• Problem to solve
For each line of the listing below that contains the string "circle", copy the line.

◇ ◇ ◇

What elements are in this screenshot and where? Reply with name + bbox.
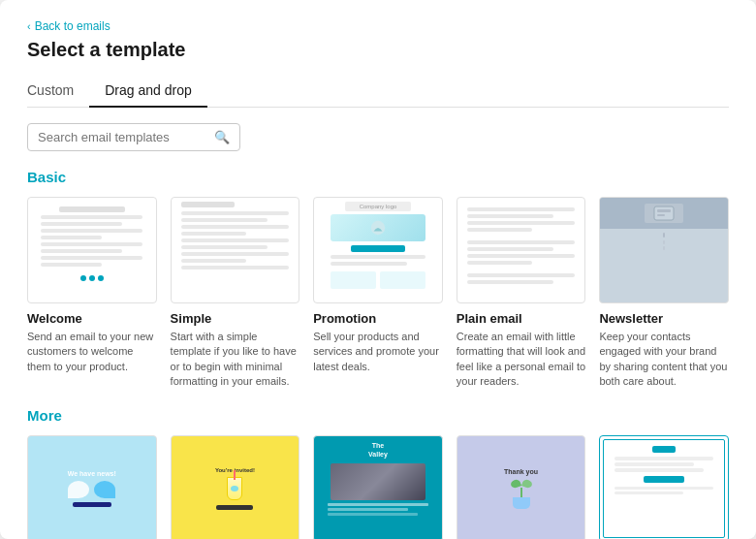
template-card-thank-you[interactable]: Thank you Thank You bbox=[457, 435, 586, 539]
ty-header-text: Thank you bbox=[504, 468, 538, 475]
template-name-simple: Simple bbox=[171, 311, 300, 326]
announce-cta-btn bbox=[73, 502, 111, 507]
template-card-newsletter[interactable]: Newsletter Keep your contacts engaged wi… bbox=[599, 197, 729, 390]
back-arrow-icon: ‹ bbox=[27, 20, 31, 32]
svg-rect-3 bbox=[657, 214, 665, 216]
ty-plant bbox=[511, 480, 532, 509]
template-name-welcome: Welcome bbox=[27, 311, 157, 326]
template-card-birthday[interactable]: Birthday bbox=[599, 435, 729, 539]
page-title: Select a template bbox=[27, 39, 729, 61]
template-thumb-newsletter bbox=[599, 197, 729, 303]
template-desc-welcome: Send an email to your new customers to w… bbox=[27, 330, 157, 374]
search-bar[interactable]: 🔍 bbox=[27, 123, 240, 151]
search-input[interactable] bbox=[38, 130, 210, 144]
basic-templates-grid: Welcome Send an email to your new custom… bbox=[27, 197, 729, 390]
section-more-title: More bbox=[27, 407, 729, 424]
back-link[interactable]: ‹ Back to emails bbox=[27, 19, 729, 33]
birthday-logo bbox=[652, 446, 676, 453]
template-desc-plain: Create an email with little formatting t… bbox=[457, 330, 586, 390]
template-thumb-welcome bbox=[27, 197, 157, 303]
page-inner: ‹ Back to emails Select a template Custo… bbox=[0, 0, 756, 539]
nl2-header-text: TheValley bbox=[368, 441, 388, 459]
template-desc-simple: Start with a simple template if you like… bbox=[171, 330, 300, 390]
welcome-logo bbox=[59, 206, 125, 212]
template-name-promotion: Promotion bbox=[313, 311, 443, 326]
event-straw bbox=[234, 470, 236, 480]
template-thumb-newsletter-2: TheValley bbox=[313, 435, 443, 539]
event-cta-btn bbox=[216, 505, 253, 510]
template-name-plain: Plain email bbox=[457, 311, 586, 326]
template-thumb-event-invitation: You're invited! bbox=[171, 435, 300, 539]
svg-rect-1 bbox=[654, 206, 674, 220]
welcome-dots bbox=[80, 275, 104, 281]
template-thumb-thank-you: Thank you bbox=[457, 435, 586, 539]
announce-header-text: We have news! bbox=[68, 470, 116, 477]
template-thumb-plain bbox=[457, 197, 586, 303]
section-basic-title: Basic bbox=[27, 169, 729, 185]
template-thumb-promotion: Company logo bbox=[313, 197, 443, 303]
promo-logo: Company logo bbox=[345, 202, 411, 211]
more-templates-grid: We have news! Announcement You're invite… bbox=[27, 435, 729, 539]
tab-custom[interactable]: Custom bbox=[27, 75, 89, 108]
tabs-bar: Custom Drag and drop bbox=[27, 75, 729, 108]
template-thumb-announcement: We have news! bbox=[27, 435, 157, 539]
template-thumb-birthday bbox=[599, 435, 729, 539]
newsletter-header bbox=[600, 198, 728, 229]
event-glass bbox=[227, 477, 242, 500]
birthday-btn bbox=[644, 476, 684, 483]
announce-bubble-left bbox=[68, 481, 89, 498]
template-name-newsletter: Newsletter bbox=[599, 311, 729, 326]
template-card-newsletter-2[interactable]: TheValley Newsletter 2 bbox=[313, 435, 443, 539]
template-card-simple[interactable]: Simple Start with a simple template if y… bbox=[171, 197, 300, 390]
nl2-image bbox=[331, 463, 425, 500]
back-link-label: Back to emails bbox=[35, 19, 110, 33]
template-desc-promotion: Sell your products and services and prom… bbox=[313, 330, 443, 374]
promo-image bbox=[331, 214, 426, 241]
tab-drag-drop[interactable]: Drag and drop bbox=[89, 75, 207, 108]
template-card-announcement[interactable]: We have news! Announcement bbox=[27, 435, 157, 539]
welcome-lines bbox=[41, 215, 142, 270]
page-container: ‹ Back to emails Select a template Custo… bbox=[0, 0, 756, 539]
template-thumb-simple bbox=[171, 197, 300, 303]
template-card-plain-email[interactable]: Plain email Create an email with little … bbox=[457, 197, 586, 390]
template-card-welcome[interactable]: Welcome Send an email to your new custom… bbox=[27, 197, 157, 390]
template-card-event-invitation[interactable]: You're invited! Event Invitation bbox=[171, 435, 300, 539]
search-icon: 🔍 bbox=[214, 130, 230, 144]
svg-rect-2 bbox=[657, 209, 671, 212]
promo-btn bbox=[351, 245, 405, 252]
announce-bubble-right bbox=[94, 481, 115, 498]
event-drink-top bbox=[231, 486, 238, 491]
template-card-promotion[interactable]: Company logo Promotion Sell your bbox=[313, 197, 443, 390]
template-desc-newsletter: Keep your contacts engaged with your bra… bbox=[599, 330, 729, 390]
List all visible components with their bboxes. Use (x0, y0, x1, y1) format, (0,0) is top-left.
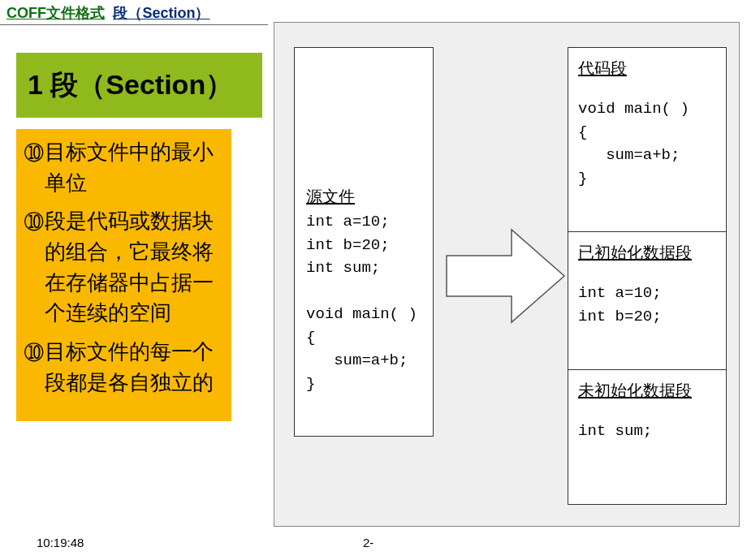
bullet-icon: ➉ (24, 206, 43, 329)
bullet-text: 目标文件的每一个段都是各自独立的 (43, 337, 228, 398)
bullet-text: 段是代码或数据块的组合，它最终将在存储器中占据一个连续的空间 (43, 206, 228, 329)
source-file-title: 源文件 (306, 186, 355, 208)
code-section-title: 代码段 (578, 58, 716, 80)
breadcrumb: COFF文件格式 段（Section） (0, 0, 268, 25)
init-data-section-box: 已初始化数据段 int a=10; int b=20; (568, 232, 727, 370)
breadcrumb-link-coff[interactable]: COFF文件格式 (6, 5, 105, 21)
source-file-code: int a=10; int b=20; int sum; void main( … (306, 210, 421, 395)
uninit-data-title: 未初始化数据段 (578, 380, 716, 402)
list-item: ➉ 段是代码或数据块的组合，它最终将在存储器中占据一个连续的空间 (24, 206, 228, 329)
bullet-list: ➉ 目标文件中的最小单位 ➉ 段是代码或数据块的组合，它最终将在存储器中占据一个… (16, 129, 231, 421)
diagram-frame: 源文件 int a=10; int b=20; int sum; void ma… (274, 22, 740, 527)
slide-title: 1 段（Section） (16, 53, 262, 118)
code-section-box: 代码段 void main( ) { sum=a+b; } (568, 47, 727, 232)
source-file-box: 源文件 int a=10; int b=20; int sum; void ma… (294, 47, 434, 437)
list-item: ➉ 目标文件的每一个段都是各自独立的 (24, 337, 228, 398)
footer-time: 10:19:48 (37, 536, 84, 549)
slide-title-text: 1 段（Section） (28, 67, 233, 104)
init-data-title: 已初始化数据段 (578, 242, 716, 264)
section-column: 代码段 void main( ) { sum=a+b; } 已初始化数据段 in… (568, 47, 727, 505)
arrow-icon (443, 223, 572, 329)
footer-page: 2- (363, 536, 374, 549)
uninit-data-section-box: 未初始化数据段 int sum; (568, 370, 727, 505)
bullet-icon: ➉ (24, 137, 43, 198)
code-section-body: void main( ) { sum=a+b; } (578, 97, 716, 190)
uninit-data-body: int sum; (578, 420, 716, 443)
bullet-icon: ➉ (24, 337, 43, 398)
init-data-body: int a=10; int b=20; (578, 282, 716, 328)
bullet-text: 目标文件中的最小单位 (43, 137, 228, 198)
breadcrumb-link-section[interactable]: 段（Section） (113, 5, 209, 21)
list-item: ➉ 目标文件中的最小单位 (24, 137, 228, 198)
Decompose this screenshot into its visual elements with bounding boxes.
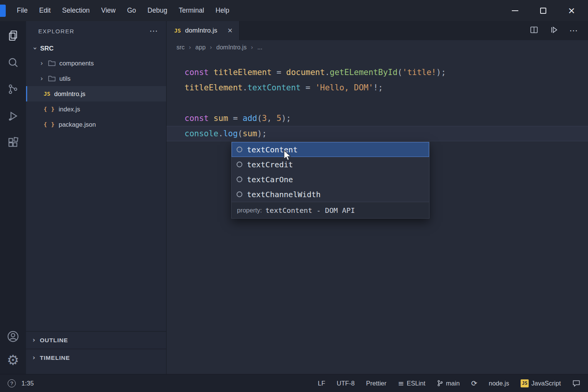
file-tree-item-package-json[interactable]: { }package.json — [26, 117, 166, 132]
code-line[interactable]: console.log(sum); — [167, 126, 588, 141]
code-token: titleElement — [214, 68, 272, 77]
suggest-item-textcarone[interactable]: textCarOne — [232, 172, 429, 187]
menu-item-help[interactable]: Help — [210, 7, 235, 15]
sidebar-sections: ›OUTLINE›TIMELINE — [26, 331, 166, 366]
braces-file-icon: { } — [44, 121, 55, 127]
breadcrumb-item-src[interactable]: src — [176, 44, 185, 51]
status-item-javascript[interactable]: JSJavaScript — [521, 379, 561, 387]
git-branch-icon — [437, 380, 443, 387]
run-file-icon[interactable] — [549, 25, 559, 36]
minimize-icon — [512, 10, 518, 11]
property-circle-icon — [237, 191, 242, 197]
suggest-kind-label: property: — [237, 207, 262, 214]
code-token: . — [243, 83, 248, 92]
code-token: textContent — [247, 83, 301, 92]
tree-root-label: SRC — [40, 45, 54, 52]
code-line[interactable]: const sum = add(3, 5); — [185, 111, 588, 126]
suggest-item-label: textChannelWidth — [247, 190, 321, 199]
tree-root-src[interactable]: › SRC — [26, 41, 166, 56]
more-actions-icon[interactable]: ⋯ — [569, 26, 578, 36]
code-line[interactable] — [185, 95, 588, 111]
code-line[interactable]: const titleElement = document.getELement… — [185, 65, 588, 80]
breadcrumb-item-domintro-js[interactable]: domIntro.js — [216, 44, 247, 51]
search-icon[interactable] — [6, 56, 20, 69]
status-item-node-js[interactable]: node.js — [489, 380, 509, 387]
file-tree-item-utils[interactable]: ›utils — [26, 71, 166, 86]
menu-item-terminal[interactable]: Terminal — [173, 7, 210, 15]
help-question-icon[interactable]: ? — [8, 379, 16, 387]
status-item-label: node.js — [489, 380, 509, 387]
suggest-item-label: textCarOne — [247, 175, 293, 184]
file-tree-item-domintro-js[interactable]: JSdomIntro.js — [26, 86, 166, 101]
status-item-utf-8[interactable]: UTF-8 — [337, 380, 355, 387]
tab-close-icon[interactable]: × — [228, 26, 233, 35]
chevron-right-icon: › — [39, 75, 44, 82]
code-token: = — [272, 68, 286, 77]
vscode-window: FileEditSelectionViewGoDebugTerminalHelp… — [0, 0, 588, 392]
account-icon[interactable] — [6, 330, 20, 343]
app-logo-icon — [0, 5, 6, 17]
activity-bar: ⚙ — [0, 21, 26, 374]
status-item-label: main — [446, 380, 460, 387]
editor-actions: ⋯ — [529, 21, 588, 40]
code-token: !; — [373, 83, 383, 92]
file-tree-item-index-js[interactable]: { }index.js — [26, 101, 166, 117]
maximize-icon — [540, 8, 546, 14]
status-item-sync[interactable]: ⟳ — [471, 380, 477, 387]
code-token: add — [243, 114, 257, 123]
breadcrumb: src›app›domIntro.js›... — [167, 40, 588, 54]
code-token: document — [286, 68, 325, 77]
menu-item-view[interactable]: View — [95, 7, 121, 15]
status-item-lf[interactable]: LF — [318, 380, 325, 387]
folder-icon — [48, 60, 56, 66]
file-label: components — [59, 60, 94, 67]
close-button[interactable]: × — [566, 5, 577, 16]
suggest-item-textcredit[interactable]: textCredit — [232, 157, 429, 172]
cursor-position[interactable]: 1:35 — [21, 380, 34, 387]
breadcrumb-item-app[interactable]: app — [195, 44, 206, 51]
code-token: sum — [243, 129, 257, 138]
breadcrumb-item-[interactable]: ... — [257, 44, 262, 51]
run-debug-icon[interactable] — [6, 109, 20, 123]
property-circle-icon — [237, 147, 242, 152]
minimize-button[interactable] — [509, 5, 521, 16]
chevron-right-icon: › — [39, 60, 44, 67]
menu-item-edit[interactable]: Edit — [33, 7, 56, 15]
code-token: log — [223, 129, 238, 138]
suggest-item-textcontent[interactable]: textContent — [232, 142, 429, 157]
status-item-feedback[interactable] — [572, 380, 580, 387]
js-file-icon: JS — [174, 28, 181, 34]
suggest-item-textchannelwidth[interactable]: textChannelWidth — [232, 187, 429, 202]
code-editor[interactable]: const titleElement = document.getELement… — [167, 54, 588, 141]
status-item-main[interactable]: main — [437, 380, 460, 387]
braces-file-icon: { } — [44, 106, 55, 112]
menu-item-file[interactable]: File — [11, 7, 33, 15]
menu-item-debug[interactable]: Debug — [142, 7, 173, 15]
menu-item-selection[interactable]: Selection — [56, 7, 95, 15]
split-editor-icon[interactable] — [529, 25, 539, 36]
status-item-eslint[interactable]: ≡ESLint — [398, 380, 426, 387]
maximize-button[interactable] — [537, 5, 549, 16]
status-item-label: UTF-8 — [337, 380, 355, 387]
settings-gear-icon[interactable]: ⚙ — [6, 353, 20, 367]
menu-items: FileEditSelectionViewGoDebugTerminalHelp — [11, 7, 235, 15]
suggest-item-label: textContent — [247, 145, 297, 154]
status-left: ? 1:35 — [8, 379, 34, 387]
section-label: OUTLINE — [40, 337, 68, 344]
activity-bar-bottom: ⚙ — [6, 330, 20, 367]
tab-domintro-js[interactable]: JS domIntro.js × — [167, 21, 240, 40]
menubar: FileEditSelectionViewGoDebugTerminalHelp… — [0, 0, 588, 21]
code-line[interactable]: titleElement.textContent = 'Hello, DOM'!… — [185, 80, 588, 95]
explorer-icon[interactable] — [6, 29, 20, 42]
status-item-prettier[interactable]: Prettier — [366, 380, 386, 387]
source-control-icon[interactable] — [6, 82, 20, 96]
file-label: index.js — [59, 106, 80, 113]
section-timeline[interactable]: ›TIMELINE — [26, 349, 166, 366]
status-right: LFUTF-8Prettier≡ESLintmain⟳node.jsJSJava… — [318, 379, 580, 387]
file-label: package.json — [59, 121, 96, 128]
file-tree-item-components[interactable]: ›components — [26, 56, 166, 71]
menu-item-go[interactable]: Go — [121, 7, 142, 15]
extensions-icon[interactable] — [6, 136, 20, 150]
code-token: console — [185, 129, 219, 138]
section-outline[interactable]: ›OUTLINE — [26, 331, 166, 349]
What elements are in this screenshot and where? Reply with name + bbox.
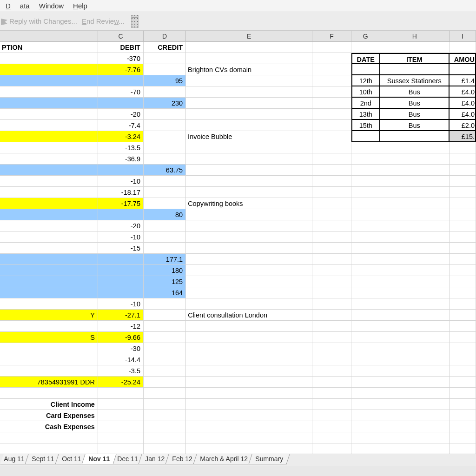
cell[interactable] bbox=[144, 298, 186, 310]
cell[interactable] bbox=[380, 388, 450, 399]
cell[interactable]: 177.1 bbox=[144, 254, 186, 265]
side-table-date[interactable]: 2nd bbox=[351, 98, 380, 109]
cell[interactable] bbox=[186, 377, 312, 388]
menu-window[interactable]: Window bbox=[34, 0, 68, 11]
cell[interactable] bbox=[450, 165, 476, 176]
cell[interactable] bbox=[186, 75, 312, 86]
cell[interactable] bbox=[186, 176, 312, 187]
cell[interactable] bbox=[312, 64, 351, 75]
cell[interactable]: -10 bbox=[98, 298, 144, 310]
side-table-date[interactable]: 10th bbox=[351, 86, 380, 98]
cell[interactable] bbox=[98, 265, 144, 276]
cell[interactable] bbox=[312, 153, 351, 165]
cell[interactable] bbox=[312, 321, 351, 332]
cell[interactable] bbox=[351, 354, 380, 365]
cell[interactable] bbox=[351, 198, 380, 209]
cell[interactable] bbox=[0, 187, 98, 198]
cell[interactable] bbox=[450, 410, 476, 421]
cell[interactable] bbox=[186, 265, 312, 276]
cell[interactable] bbox=[450, 443, 476, 455]
cell[interactable] bbox=[380, 377, 450, 388]
cell[interactable] bbox=[450, 321, 476, 332]
cell[interactable] bbox=[312, 421, 351, 432]
cell[interactable] bbox=[380, 443, 450, 455]
cell[interactable] bbox=[351, 298, 380, 310]
cell[interactable] bbox=[144, 399, 186, 410]
sheet-tab[interactable]: Nov 11 bbox=[81, 454, 116, 464]
cell[interactable] bbox=[98, 287, 144, 298]
cell[interactable] bbox=[186, 153, 312, 165]
cell[interactable] bbox=[351, 310, 380, 321]
cell[interactable] bbox=[312, 276, 351, 287]
cell[interactable] bbox=[450, 276, 476, 287]
cell[interactable] bbox=[312, 388, 351, 399]
cell[interactable] bbox=[98, 165, 144, 176]
cell[interactable] bbox=[186, 220, 312, 231]
cell[interactable] bbox=[380, 42, 450, 53]
cell[interactable] bbox=[0, 53, 98, 64]
cell[interactable]: Cash Expenses bbox=[0, 421, 98, 432]
cell[interactable] bbox=[144, 332, 186, 343]
cell[interactable] bbox=[450, 421, 476, 432]
cell[interactable] bbox=[380, 265, 450, 276]
cell[interactable] bbox=[450, 265, 476, 276]
cell[interactable] bbox=[312, 298, 351, 310]
side-table-amount[interactable]: £4.0 bbox=[450, 86, 476, 98]
cell[interactable] bbox=[380, 165, 450, 176]
cell[interactable] bbox=[351, 231, 380, 243]
cell[interactable]: -13.5 bbox=[98, 142, 144, 153]
cell[interactable] bbox=[98, 399, 144, 410]
cell[interactable] bbox=[312, 176, 351, 187]
cell[interactable] bbox=[351, 410, 380, 421]
reply-with-changes-button[interactable]: Reply with Changes... bbox=[1, 17, 77, 25]
cell[interactable] bbox=[380, 332, 450, 343]
cell[interactable] bbox=[186, 86, 312, 98]
cell[interactable] bbox=[450, 64, 476, 75]
cell[interactable] bbox=[0, 120, 98, 131]
cell[interactable] bbox=[0, 142, 98, 153]
cell[interactable]: Invoice Bubble bbox=[186, 131, 312, 142]
cell[interactable] bbox=[450, 377, 476, 388]
cell[interactable] bbox=[186, 98, 312, 109]
cell[interactable]: 230 bbox=[144, 98, 186, 109]
cell[interactable] bbox=[450, 243, 476, 254]
cell[interactable]: -10 bbox=[98, 231, 144, 243]
cell[interactable] bbox=[380, 343, 450, 354]
cell[interactable] bbox=[312, 209, 351, 220]
cell[interactable]: 180 bbox=[144, 265, 186, 276]
cell[interactable] bbox=[380, 310, 450, 321]
cell[interactable]: Y bbox=[0, 310, 98, 321]
side-table-header-date[interactable]: DATE bbox=[351, 53, 380, 64]
cell[interactable]: -7.76 bbox=[98, 64, 144, 75]
cell[interactable] bbox=[98, 432, 144, 443]
cell[interactable] bbox=[351, 254, 380, 265]
cell[interactable]: -14.4 bbox=[98, 354, 144, 365]
side-table-amount[interactable]: £4.0 bbox=[450, 109, 476, 120]
cell[interactable] bbox=[351, 131, 380, 142]
cell[interactable]: -12 bbox=[98, 321, 144, 332]
cell[interactable] bbox=[312, 187, 351, 198]
cell[interactable] bbox=[0, 86, 98, 98]
cell[interactable] bbox=[98, 443, 144, 455]
cell[interactable]: -370 bbox=[98, 53, 144, 64]
cell[interactable] bbox=[0, 64, 98, 75]
col-header-C[interactable]: C bbox=[98, 31, 144, 42]
toolbar-handle[interactable] bbox=[131, 15, 139, 28]
cell[interactable] bbox=[312, 243, 351, 254]
cell[interactable] bbox=[0, 153, 98, 165]
cell[interactable] bbox=[186, 187, 312, 198]
cell[interactable] bbox=[450, 365, 476, 377]
cell[interactable] bbox=[380, 131, 450, 142]
sheet-tab[interactable]: Summary bbox=[248, 454, 290, 464]
cell[interactable] bbox=[380, 243, 450, 254]
cell[interactable]: -3.5 bbox=[98, 365, 144, 377]
cell[interactable] bbox=[186, 42, 312, 53]
cell[interactable] bbox=[450, 42, 476, 53]
cell[interactable] bbox=[0, 75, 98, 86]
cell[interactable]: S bbox=[0, 332, 98, 343]
side-table-amount[interactable]: £1.4 bbox=[450, 75, 476, 86]
cell[interactable] bbox=[0, 365, 98, 377]
cell[interactable] bbox=[351, 377, 380, 388]
cell[interactable] bbox=[450, 432, 476, 443]
cell[interactable] bbox=[144, 421, 186, 432]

◇ ◇ ◇

• Answer for this exercise
property-circle-icon — [237, 191, 242, 197]
property-circle-icon — [237, 147, 242, 152]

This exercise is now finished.